Quinoa forms an ideal base for a fast lunch or dinner during the week. It cooks in a flash and adds a lovely nuttiness to any dish. In this light salad, it's paired with chilli-saffron prawns, fresh herbs and lemon.
- 300 gm (1½ cups) quinoa
- 50 gm butter
- 1 golden shallot, finely chopped
- 12 uncooked prawns, peeled and deveined
- Large pinch of saffron mixed with 1 tbsp hot water
- 1 tbsp finely chopped ginger
- 1 garlic clove, finely chopped
- 1 small red chilli, finely chopped
- 1 cup each (loosely packed) coriander and flat-leaf parsley, coarsely chopped
- Juice of 1 lemon, plus extra wedges to serve
- 1Cook quinoa in a large saucepan of boiling water until tender (10-15 minutes). Drain and steam dry.
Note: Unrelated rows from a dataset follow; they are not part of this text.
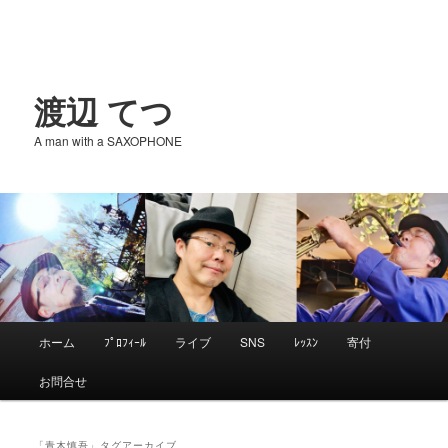
渡辺 てつ
A man with a SAXOPHONE
メ
ホーム
ﾌﾟﾛﾌｨｰﾙ
ライブ
SNS
ﾚｯｽﾝ
寄付
メ
サ
イ
お問合せ
ン
イ
ブ
メ
ニ
「
青木慎吾
」タグアーカイブ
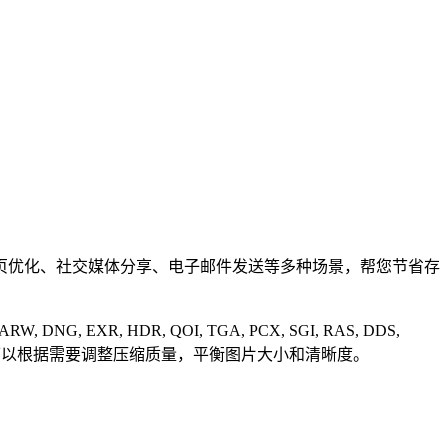
页优化、社交媒体分享、电子邮件发送等多种场景，帮您节省存
F, ARW, DNG, EXR, HDR, QOI, TGA, PCX, SGI, RAS, DDS,
X3F 等多种图片格式，您可以根据需要调整压缩质量，平衡图片大小和清晰度。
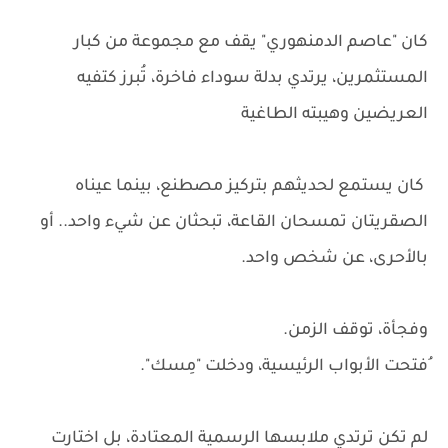
كان "عاصم الدمنهوري" يقف مع مجموعة من كبار
المستثمرين، يرتدي بدلة سوداء فاخرة، تُبرز كتفيه
العريضين وهيبته الطاغية
كان يستمع لحديثهم بتركيز مصطنع، بينما عيناه
الصقريتان تمسحان القاعة، تبحثان عن شيء واحد.. أو
بالأحرى، عن شخص واحد.
وفجأة، توقف الزمن.
ُفتحت الأبواب الرئيسية، ودخلت "مِسك".
لم تكن ترتدي ملابسها الرسمية المعتادة، بل اختارت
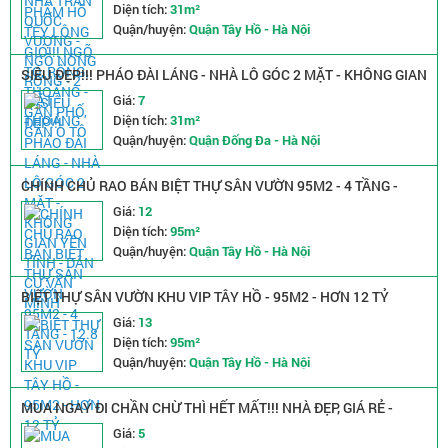
Diện tích:
31m²
Quận/huyện:
Quận Tây Hồ - Hà Nội
SIÊU ĐẸP!!! PHÁO ĐÀI LÁNG - NHÀ LÔ GÓC 2 MẶT - KHÔNG GIAN
YÊN TĨNH - DÂN CƯ VĂN MINH
Giá:
7
Diện tích:
31m²
Quận/huyện:
Quận Đống Đa - Hà Nội
CHÍNH CHỦ RAO BÁN BIỆT THỰ SÂN VƯỜN 95M2 - 4 TẦNG -
12.8 TỶ
Giá:
12
Diện tích:
95m²
Quận/huyện:
Quận Tây Hồ - Hà Nội
BIỆT THỰ SÂN VƯỜN KHU VIP TÂY HỒ - 95M2 - HƠN 12 TỶ
Giá:
13
Diện tích:
95m²
Quận/huyện:
Quận Tây Hồ - Hà Nội
MUA NGAY ĐI CHẦN CHỪ THÌ HẾT MẤT!!! NHÀ ĐẸP, GIÁ RẺ -
FULL NỘI THẤT SIÊU ĐẸP Ở QUANG TIẾN - TỪ LIÊM
Giá:
5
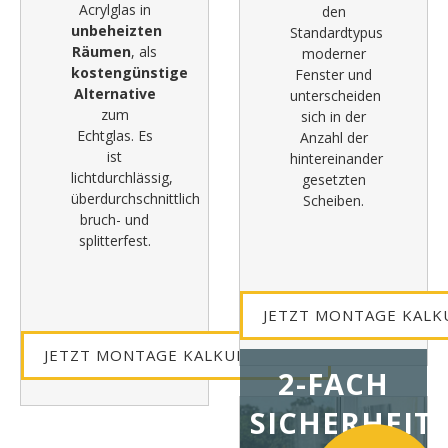
Acrylglas in
den
unbeheizten
Standardtypus
Räumen
, als
moderner
kostengünstige
Fenster und
Alternative
unterscheiden
zum
sich in der
Echtglas. Es
Anzahl der
ist
hintereinander
lichtdurchlässig,
gesetzten
überdurchschnittlich
Scheiben.
bruch- und
splitterfest.
JETZT MONTAGE KALK
JETZT MONTAGE KALKULIEREN »
2-FACH
SICHERHEITS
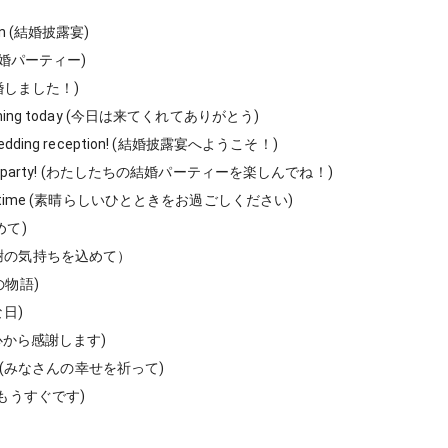
ion (結婚披露宴)
 (結婚パーティー)
 (結婚しました！)
 coming today (今日は来てくれてありがとう)
 wedding reception! (結婚披露宴へようこそ！)
dding party! (わたしたちの結婚パーティーを楽しんでね！)
rful time (素晴らしいひとときをお過ごしください)
込めて)
s（感謝の気持ちを込めて）
ちの物語)
な日)
s (心から感謝します)
o all (みなさんの幸せを祈って)
… (もうすぐです)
- 2Meanwhile, melt butter in a deep frying pan over medium heat. Add shallot and fry, stirring frequently, until tender (8-10 minutes). Add prawns and saffron water, and turn occasionally until almost cooked through (3-5 minutes). Add ginger, garlic and chilli, and fry until fragrant (2-3 minutes), toss to combine, remove from heat and stir through herbs.
- 3Stir prawn mixture and lemon juice through quinoa, season to taste and serve with extra lemon wedges.